Quelle: Bundesbeauftragte für die Unterlagen des Staatssicherheitsdienstes der ehemaligen DDR
The secret police (Stasi) collected photographic evidence of environmental damage, confirming the dramatic extent of the problem in internal dossiers. East German environmental activists had previously published similar pictures in the West German media. The GDR dictatorship was very touchy on the subject, reacting with persecution of the activists.
Quelle: Bundesbeauftragte für die Unterlagen des Staatssicherheitsdienstes der ehemaligen DDR
Leaflet from the GDR environmental movement, playing on a West German rock song: "A thousand times nothing happened..." In the wake of the nuclear reactor disaster in Chernobyl (Ukraine) on 26 April 1986, environmental activists warned of the dangers of nuclear power and criticised the East German government’s inadequate information policy.

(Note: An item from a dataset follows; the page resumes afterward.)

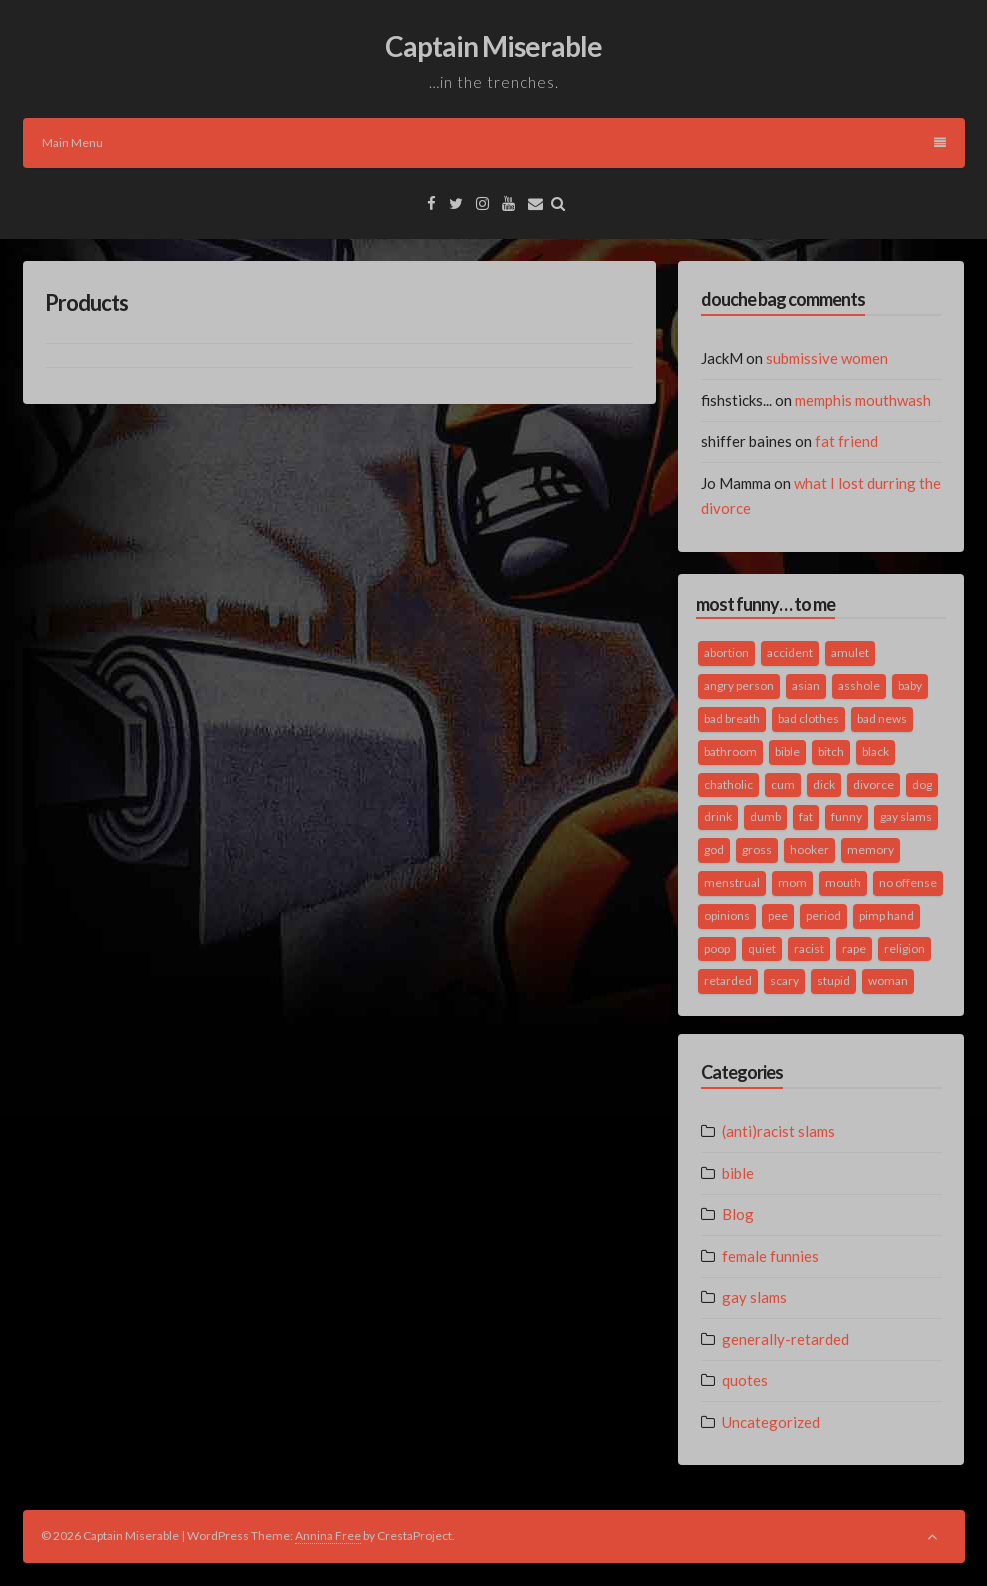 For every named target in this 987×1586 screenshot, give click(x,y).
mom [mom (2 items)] (792, 882)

Quelle: Robert-Havemann-Gesellschaft/Plakatsammlung
The Leipzig-based Initiative Group for Life held a remembrance march on 5 June 1988 calling for the River Pleiße to be saved. Two hundred young people took part, hoping to call public attention to the disastrous environmental situation in Leipzig on World Environment Day.
Quelle: Robert-Havemann-Gesellschaft
Poster from the dissident environmental movement. Forests on high ground in the GDR began dying due to acid rain, escalating to catastrophic proportions in the early 1980s. The SED leadership suppressed all public discussion of the subject.